There’s a lot of power in knowing what’s working and what’s not. It prevents you from wasting your time, energy and resources on distractions.

Without the progress you’ve made in the past, you wouldn’t be where you are today. If you really want to perform at the top level in any area of your life, you need written targets, actions, and past insights. How can you tell how well you’re doing if you can’t measure your progress?

Progress measurement involves taking a broader view and assessing whether your personal productivity system is working for you or against you. Think of it like a performance review for your life and career.

When you know what’s not working, you can allocate more time for activities that are helping you reach your goals. You can cut out the things that are failing to make an impact for you.

Just about every life or career goal is made up of people, processes, resources, along with daily priorities and actions needed to get there. It’s important to question your processes, systems, resources, timelines, and actions to successfully achieve your outcome goals. And of course the daily priorities.

Keeping score of your actions helps you identify habit trends and see what’s working and what’s not, and most importantly why is it not working. “When performance is measured, performance improves. When performance is measured and reported, the rate of improvement accelerates.” Thomas Spencer Monson, an American religious leader, and author said that.

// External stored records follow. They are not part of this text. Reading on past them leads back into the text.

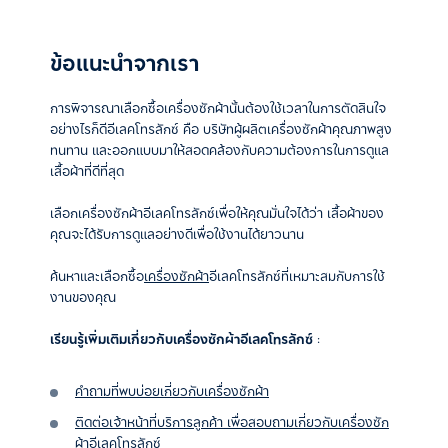
ข้อแนะนำจากเรา
การพิจารณาเลือกซื้อเครื่องซักผ้านั้นต้องใช้เวลาในการตัดสินใจ
อย่างไรก็ดีอีเลคโทรลักซ์ คือ บริษัทผู้ผลิตเครื่องซักผ้าคุณภาพสูง
ทนทาน และออกแบบมาให้สอดคล้องกับความต้องการในการดูแล
เสื้อผ้าที่ดีที่สุด
เลือกเครื่องซักผ้าอีเลคโทรลักซ์เพื่อให้คุณมั่นใจได้ว่า เสื้อผ้าของ
คุณจะได้รับการดูแลอย่างดีเพื่อใช้งานได้ยาวนาน
ค้นหาและเลือกซื้อ
เครื่องซักผ้า
อีเลคโทรลักซ์ที่เหมาะสมกับการใช้
งานของคุณ
เรียนรู้เพิ่มเติมเกี่ยวกับเครื่องซักผ้าอีเลคโทรลักซ์
:
คำถามที่พบบ่อยเกี่ยวกับเครื่องซักผ้า
ติดต่อเจ้าหน้าที่บริการลูกค้า เพื่อสอบถามเกี่ยวกับเครื่องซัก
ผ้าอีเลคโทรลักซ์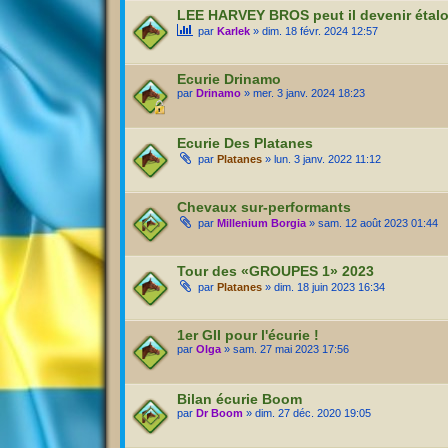
LEE HARVEY BROS peut il devenir étal
par
Karlek
» dim. 18 févr. 2024 12:57
Ecurie Drinamo
par
Drinamo
» mer. 3 janv. 2024 18:23
Ecurie Des Platanes
par
Platanes
» lun. 3 janv. 2022 11:12
Chevaux sur-performants
par
Millenium Borgia
» sam. 12 août 2023 01:44
Tour des «GROUPES 1» 2023
par
Platanes
» dim. 18 juin 2023 16:34
1er GII pour l'écurie !
par
Olga
» sam. 27 mai 2023 17:56
Bilan écurie Boom
par
Dr Boom
» dim. 27 déc. 2020 19:05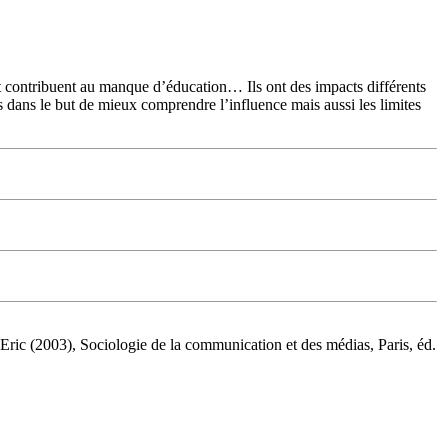
t contribuent au manque d’éducation… Ils ont des impacts différents
rets dans le but de mieux comprendre l’influence mais aussi les limites
ric (2003), Sociologie de la communication et des médias, Paris, éd.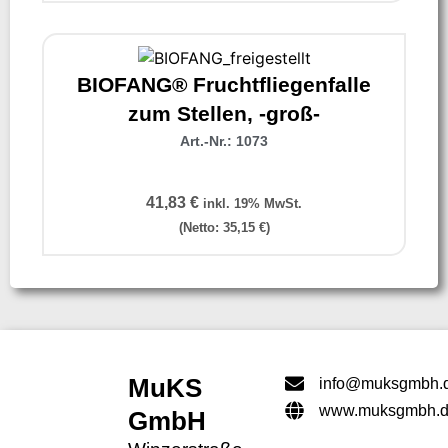
BIOFANG® Fruchtfliegenfalle
zum Stellen, -groß-
Art.-Nr.: 1073
41,83
€
inkl. 19% MwSt.
(Netto:
35,15
€
)
MuKS
info@muksgmbh.
www.muksgmbh.
GmbH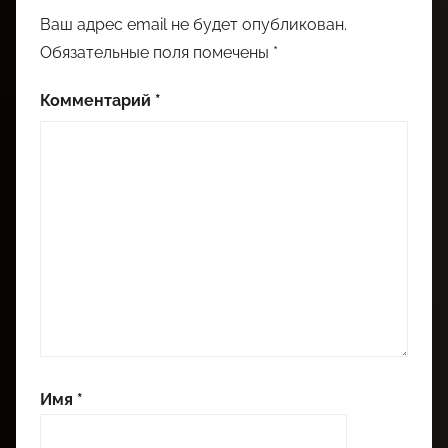
Ваш адрес email не будет опубликован.
Обязательные поля помечены
*
Комментарий
*
Имя
*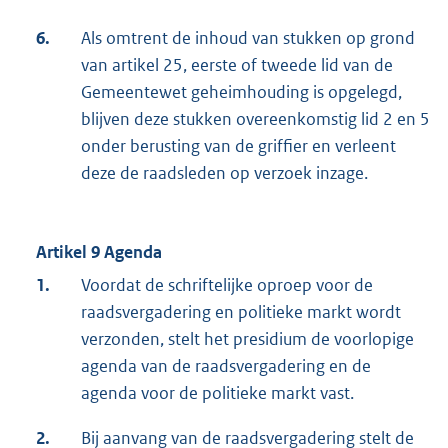
6.
Als omtrent de inhoud van stukken op grond
van artikel 25, eerste of tweede lid van de
Gemeentewet geheimhouding is opgelegd,
blijven deze stukken overeenkomstig lid 2 en 5
onder berusting van de griffier en verleent
deze de raadsleden op verzoek inzage.
Artikel 9 Agenda
1.
Voordat de schriftelijke oproep voor de
raadsvergadering en politieke markt wordt
verzonden, stelt het presidium de voorlopige
agenda van de raadsvergadering en de
agenda voor de politieke markt vast.
2.
Bij aanvang van de raadsvergadering stelt de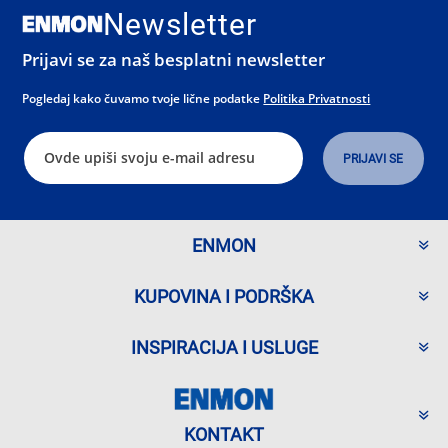
Newsletter
Prijavi se za naš besplatni newsletter
Pogledaj kako čuvamo tvoje lične podatke
Politika Privatnosti
ENMON
KUPOVINA I PODRŠKA
INSPIRACIJA I USLUGE
KONTAKT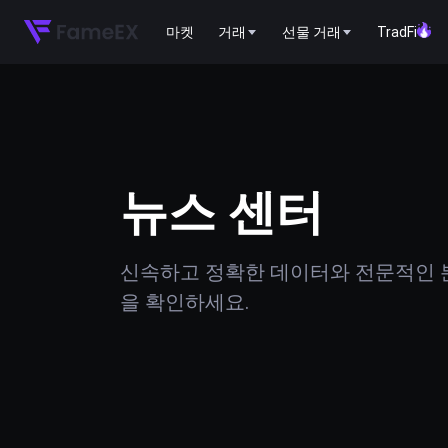
마켓
거래
선물 거래
TradFi
뉴스 센터
신속하고 정확한 데이터와 전문적인 분
을 확인하세요.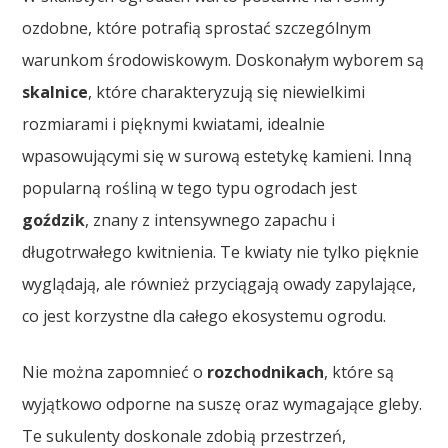
ozdobne, które potrafią sprostać szczególnym
warunkom środowiskowym. Doskonałym wyborem są
skalnice
, które charakteryzują się niewielkimi
rozmiarami i pięknymi kwiatami, idealnie
wpasowującymi się w surową estetykę kamieni. Inną
popularną rośliną w tego typu ogrodach jest
goździk
, znany z intensywnego zapachu i
długotrwałego kwitnienia. Te kwiaty nie tylko pięknie
wyglądają, ale również przyciągają owady zapylające,
co jest korzystne dla całego ekosystemu ogrodu.
Nie można zapomnieć o
rozchodnikach
, które są
wyjątkowo odporne na suszę oraz wymagające gleby.
Te sukulenty doskonale zdobią przestrzeń,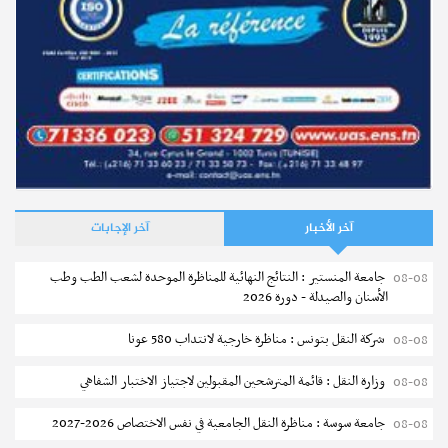
آخر الأخبار
آخر الإجابات
جامعة المنستير : النتائج النهائية للمناظرة الموحدة لشعب الطب وطب
08-08
الأسنان والصيدلة - دورة 2026
شركة النقل بتونس : مناظرة خارجية لانتداب 580 عونا
08-08
وزارة النقل : قائمة المترشحين المقبولين لاجتياز الاختبار الشفاهي
08-08
جامعة سوسة : مناظرة النقل الجامعية في نفس الاختصاص 2026-2027
08-08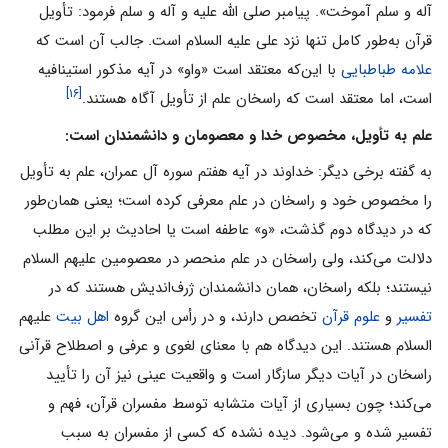
آله و سلم آموخت». پیامبر صلى الله علیه و آله و سلم فرمود: تأویل
قرآن به‌طور کامل تنها نزد على علیه السلام است. جالب آن است که
علامه طباطبایى
با این‌که معتقد است «واو» در آیه مذکور استینافیه
[۱۶]
است، اما معتقد است که راسخان علم از تأویل آگاه هستند.
علم به تأویل، مخصوص خدا و معصومان و دانشمندان است:
به گفته برخی دیگر: خداوند در آیه هفتم سوره آل عمران، علم به تأویل
را مخصوص خود و راسخان در علم معرفى کرده است؛ یعنى همان‌طور
که در دیدگاه دوم گذشت، «و» عاطفه است یا احادیث بر این مطلب
دلالت مى‌کند، ولى راسخان در علم منحصر در معصومین علیهم السلام
نیستند؛ بلکه راسخان، همان دانشمندان ژرف‌اندیش هستند که در
تفسیر
و
علوم قرآن
تخصص دارند، و در رأس این گروه
اهل بیت
علیهم
السلام هستند. این دیدگاه هم با معناى لغوى و عرفى و اصطلاح قرآنى
راسخان در آیات دیگر سازگار است و واقعیت عینى نیز آن را تأیید
مى‌کند؛ چون بسیارى از آیات متشابه توسط مفسران قرآن، فهم و
تفسیر شده و مى‌شود. دیده نشده که کسى از مفسران به سبب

Measure your progress instead of your results

Highly efficient people improve their performance and accelerate their improvement because they keep an eye on the actions that deliver the most results. They lead the 80/20 lifestyle. I’m sure you’ve heard of the Pareto principle, known also as the 80/20 rule: The principle states that, for many events, roughly 80% of the effects come from 20% of the causes. Efficient people maximise the 20% causes that lead to the 80% effects.

How many of your activities got you closer to your goals last month? How many were a waste of time? To 10x your results, pick the 20% of your tasks that yield 80% of the results each month and double the effort.

In “The Compound Effect: Jumpstart Your Income, Your Life, Your Success,” author Darren Hardywrites“It’s not the big things that add up in the end; it’s the hundreds, thousands, or millions of little things that separate the ordinary from the extraordinary.”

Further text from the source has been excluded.